**Action item**
Leave out the pictures and restate the rest of the data exactly.

Items listed in a dataset:

┏━━

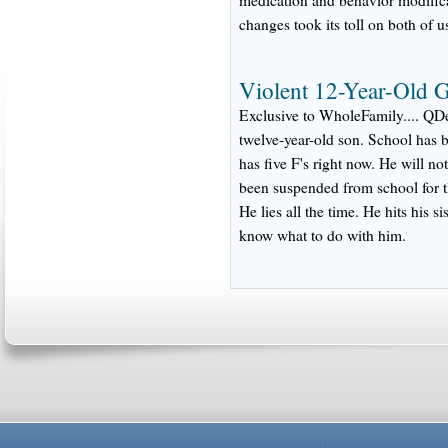
changes took its toll on both of u
Violent 12-Year-Old G
Exclusive to WholeFamily.... QDe
twelve-year-old son. School has 
has five F's right now. He will 
been suspended from school for t
He lies all the time. He hits his si
know what to do with him.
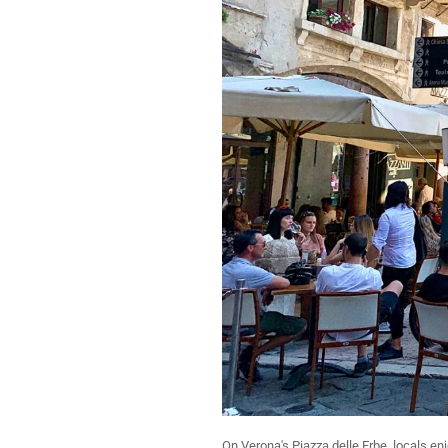
On Verona's Piazza delle Erbe, locals e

┗━━

**Completed task**
changes took its toll on both of u
Violent 12-Year-Old G
Exclusive to WholeFamily.... QDe
twelve-year-old son. School has 
has five F's right now. He will 
been suspended from school for t
He lies all the time. He hits his si
know what to do with him.
On Verona's Piazza delle Erbe, locals e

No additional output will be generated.